◆ WORK REQUEST: Go through the records and set each one down exactly, skipping any picture.

◆ THE DATA:
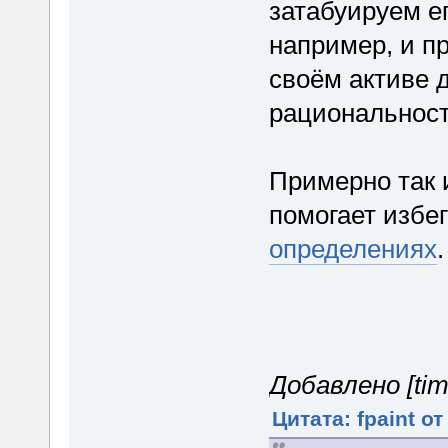
затабуируем ег
например, и п
своём активе 
рациональность
Примерно так 
помогает избе
определениях
.
Добавлено [tim
Цитата: fpaint от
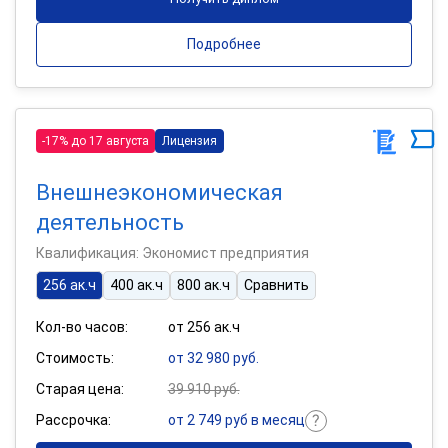
Подробнее
-17% до 17 августа
Лицензия
Внешнеэкономическая
деятельность
Квалификация: Экономист предприятия
256 ак.ч
400 ак.ч
800 ак.ч
Сравнить
Кол-во часов:
от 256 ак.ч
Стоимость:
от 32 980 руб.
Старая цена:
39 910 руб.
Рассрочка:
от 2 749 руб в месяц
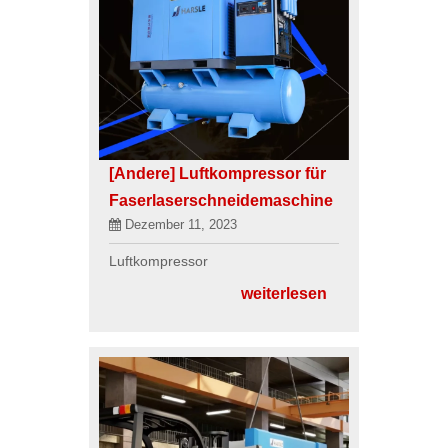
[Andere]
Luftkompressor für
Faserlaserschneidemaschine
Dezember 11, 2023
Luftkompressor
weiterlesen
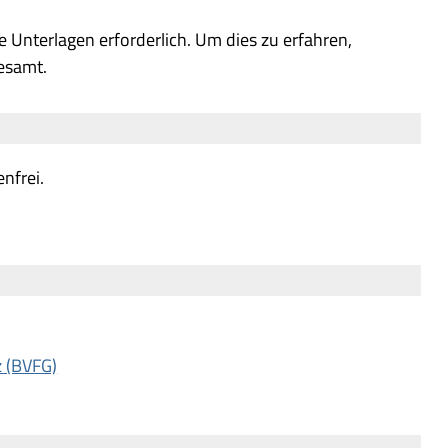
e Unterlagen erforderlich. Um dies zu erfahren,
esamt.
nfrei.
z (BVFG)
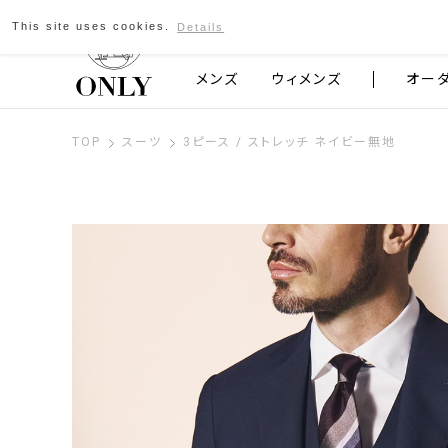
This site uses cookies.
Details
京都発のスーツブランド ONLY
メンズ
ウィメンズ
オー
TOP
スーツ
3ピース / ストレッチ ネイビー無地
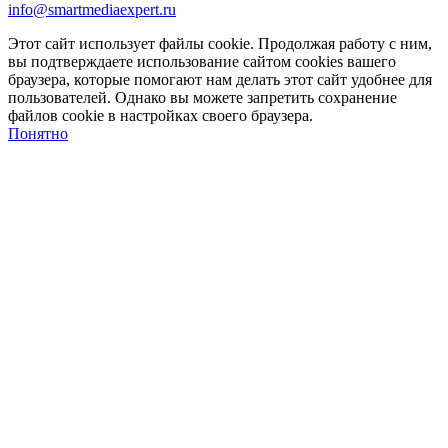
info@smartmediaexpert.ru
Этот сайт использует файлы cookie. Продолжая работу с ним,
вы подтверждаете использование сайтом cookies вашего
браузера, которые помогают нам делать этот сайт удобнее для
пользователей. Однако вы можете запретить сохранение
файлов cookie в настройках своего браузера.
Понятно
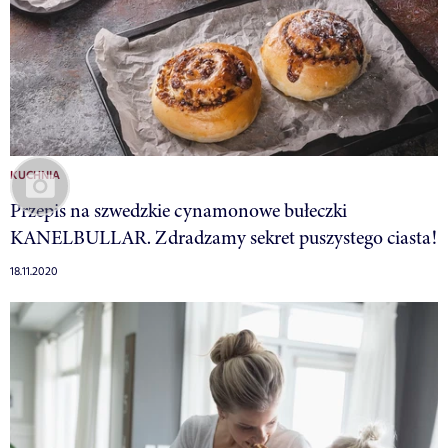
KUCHNIA
Przepis na szwedzkie cynamonowe bułeczki
KANELBULLAR. Zdradzamy sekret puszystego ciasta!
18.11.2020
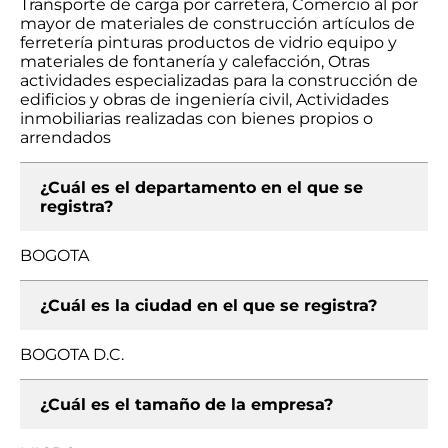
Transporte de carga por carretera, Comercio al por
mayor de materiales de construcción artículos de
ferretería pinturas productos de vidrio equipo y
materiales de fontanería y calefacción, Otras
actividades especializadas para la construcción de
edificios y obras de ingeniería civil, Actividades
inmobiliarias realizadas con bienes propios o
arrendados
¿Cuál es el departamento en el que se
registra?
BOGOTA
¿Cuál es la ciudad en el que se registra?
BOGOTA D.C.
¿Cuál es el tamaño de la empresa?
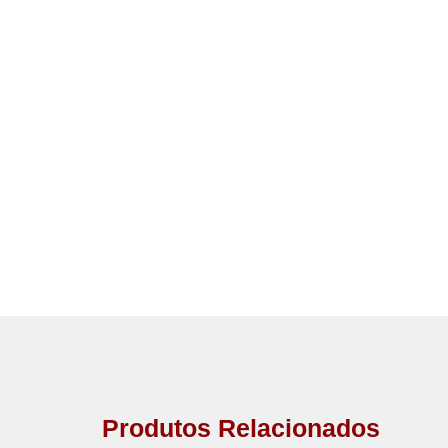
Produtos Relacionados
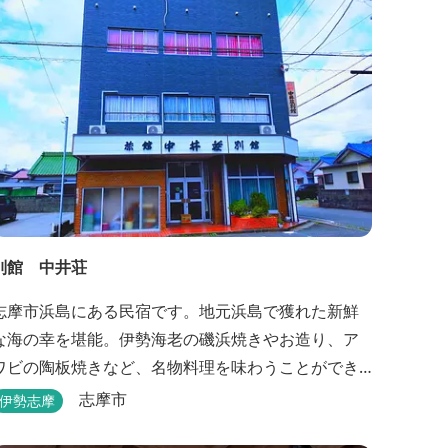
別館 中井荘
志摩市浜島にある民宿です。地元浜島で獲れた新鮮
な海の幸を堪能。伊勢海老の磯浜焼きやお造り、ア
ワビの陶板焼きなど、名物料理を味わうことができ
ます。
志摩市
伊勢志摩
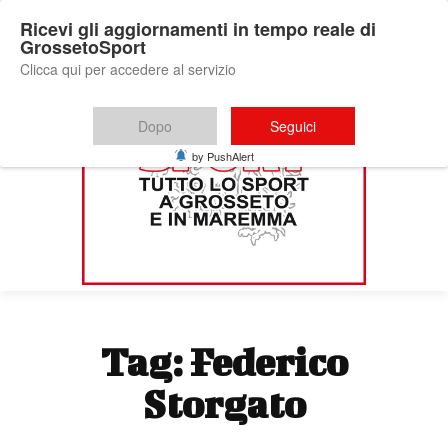
Ricevi gli aggiornamenti in tempo reale di
GrossetoSport
Clicca qui per accedere al servizio
Dopo
Seguici
by PushAlert
Tag:
Federico
Storgato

◆ ANSWER AREA:
затабуируем ег
например, и п
своём активе 
рациональность
Примерно так 
помогает избе
определениях
.
Добавлено [tim
Цитата: fpaint от
Подробнее
-17% до 17 августа
Лицензия
Внешнеэкономическая
деятельность
Квалификация: Экономист предприятия
256 ак.ч
400 ак.ч
800 ак.ч
Сравнить
Кол-во часов:
от 256 ак.ч
Стоимость:
от 32 980 руб.
Старая цена:
39 910 руб.
Рассрочка:
от 2 749 руб в месяц
[Andere]
Luftkompressor für
Faserlaserschneidemaschine
Dezember 11, 2023
Luftkompressor
weiterlesen
e Unterlagen erforderlich. Um dies zu erfahren,
esamt.
nfrei.
z (BVFG)
This site uses cookies.
Details
京都発のスーツブランド ONLY
メンズ
ウィメンズ
オー
TOP
スーツ
3ピース / ストレッチ ネイビー無地
info@smartmediaexpert.ru
Этот сайт использует файлы cookie. Продолжая работу с ним,
вы подтверждаете использование сайтом cookies вашего
браузера, которые помогают нам делать этот сайт удобнее для
пользователей. Однако вы можете запретить сохранение
файлов cookie в настройках своего браузера.
Понятно
KUCHNIA
Przepis na szwedzkie cynamonowe bułeczki
KANELBULLAR. Zdradzamy sekret puszystego ciasta!
18.11.2020
Transporte de carga por carretera, Comercio al por
mayor de materiales de construcción artículos de
ferretería pinturas productos de vidrio equipo y
materiales de fontanería y calefacción, Otras
actividades especializadas para la construcción de
edificios y obras de ingeniería civil, Actividades
inmobiliarias realizadas con bienes propios o
arrendados
¿Cuál es el departamento en el que se
registra?
BOGOTA
¿Cuál es la ciudad en el que se registra?
BOGOTA D.C.
¿Cuál es el tamaño de la empresa?
Produtos Relacionados
別館 中井荘
志摩市浜島にある民宿です。地元浜島で獲れた新鮮
な海の幸を堪能。伊勢海老の磯浜焼きやお造り、ア
ワビの陶板焼きなど、名物料理を味わうことができ
ます。
志摩市
伊勢志摩
Ricevi gli aggiornamenti in tempo reale di
GrossetoSport
Clicca qui per accedere al servizio
Dopo
Seguici
by PushAlert
Tag:
Federico
Storgato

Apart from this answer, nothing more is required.